New Battery - Still Won't Start!

i have a 2004 dodge neon. 2nd owner. it wouldn’t start the other day & just made a clicking sound. i thought i smelled burning rubber when trying to start it. i mentioned to my husband the day before while driving that i smelled something burning. the lights did work. my husband took the battery out to have it tested at wal mart. they gave him the print out & it said a cell was bad. we bought a new battery there. husband installed it & started up fine. did not drive car. queue to one day later. car does not start again. lights & radio work. it’s obviously not the battery since now it is brand new & still won’t start. did wal mart snow me on the new battery? should i have kept the old battery & something else is wrong? never have had any other trouble with this car ever. thanks for the help!

New batteries can be weak or bad. So don’t rule that out.

It sure sounds like a bad battery or something in your electrical system is drawing it down so that it does not have enough juice to start.

Make Sure That Burning Rubber Smell Isn’t The Belt That Runs The Car’s Alternator!

Also, check both the ends of the cables, positive and negative, at the battery and starter, and engine/body ground. That smell could be smoldering insulation from too much resistance in a cable. Corrosion or loose connections could be it. You may even be able to see something smoldering.

You didn’t waste any money on a new battery if that was the original. Don’t worry about that. I don’t think they “rig” the test. It’s easier to change on your schedule and not the side of the road, somewhere.

It is typical of this situation to get working lights and not working starter because of the much higher demand from a starter than from lights.

If You Have Jumper Cables And A Little Competence You Can Try …

jumping from the battery to a good clean engine ground and then try starting it. Next you can do the same with the positive terminal to the starter or where ever the cable goes, if access is possible and you can get on it without shorting to ground. It’ like using the jumpers as battery cables. That might help tell you if a cable or connection is bad.

sounds like a faulty starter motor to me!

Stephen, You Certainly Could Be Right !
We’re trying the cheapest, easiest things first, here. We hope it’s not the starter.

thanks for all the suggestions!
when my husband gets home from work we are going to get started on probing this issue.

Does it still click when you try to start it?
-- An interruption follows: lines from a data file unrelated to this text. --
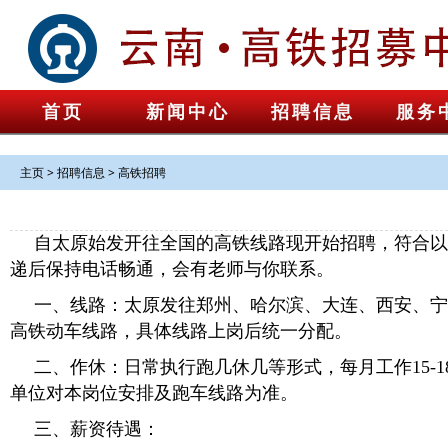
首页
新闻中心
招聘信息
服务
主页
>
招聘信息
>
高铁招聘
自太原始发开往全国的高铁线路现开始招聘，符合以
递后保持电话畅通，会有老师与你联系。
一、线路：太原发往郑州、哈尔滨、大连、西安、宁
高铁动车线路，具体线路上岗后统一分配。
二、作休：日常执行跑几休几等形式，每月工作15-
单位对本岗位安排及跑车线路为准。
三、薪资待遇：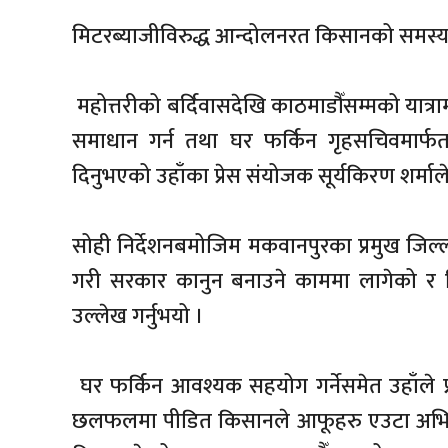
मिटरब्याजीविरुद्ध आन्दोलनरत किसानको समस
महोत्तरीको बर्दिवासदेखि काठमाडौँसम्मको यात्
समाधान गर्न तथा घर फर्किन गृहसचिवमार्फत प्र
दिनुभएको उहाँका प्रेस संयोजक सूर्यकिरण शर्म
सोही निर्देशनबमोजिम मकवानपुरका प्रमुख जिल्
गरी सरकार कानुन बनाउने काममा लागेको र मि
उल्लेख गर्नुभयो ।
घर फर्किन आवश्यक सहयोग गर्नेसमेत उहाँले प्रत
छलफलमा पीडित किसानले आफूहरु एउटा अभिया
If so, I’m with Stephen, I’d suspect a bad starter.

When you start the car, a solenoid on the starter assembly slides the starter motor gear into engagement on the flywheel ring gear. It also connects two contacts that energize the starter motor circuits, causing the motor to spin and turn the engine over. Those contacts spark every time they engane and can get toasted with time and become intermittant. The clicking would be from the solenoid engaging the mechanism, the lack of further activity from the fried contacts not energizing the starter motor.

I agree also with Common Sense with all of his points, but I suspect you’ll ultimately find you need a starter assembly.

By the way, don’t be hard on the shop. An intermittant problem of this type can be impossible to find at a shop unless it acts up when the car is being looked at.

Maybe your new battery wasn’t fully charged when you received it? Maybe you have a high residual drain on your new and old battery. One sure way to tell if your alternator is stopped working, is to have a volt meter hooked anywhere in the car. Cig. lighter, on the battery itself, etc. If the voltage goes up to around 13.5 when the car is running, the alt. is fine. If the voltage doesn’t change from static to running, the alt. is shot. It could be several things besides a bad starter. A 2004 starter shouldn’t have worn out already unless the car has had the starter used quite a bit more than normal.

Same thing happened to me last year. After using up all four of my AAA visits and buying a brand new battery, come to find out it’s the battery CABLE… Make sure they tighten it up well, too; the wires slipped out on me after this and brought my car to a dead halt on a two-lane country road (with no AAA visits left)… Thank heavens I was within cell-phoning distance of a friend willing to come rescue me…

Please Let Us Know What Has Happened

Did it get checked out? What were the results?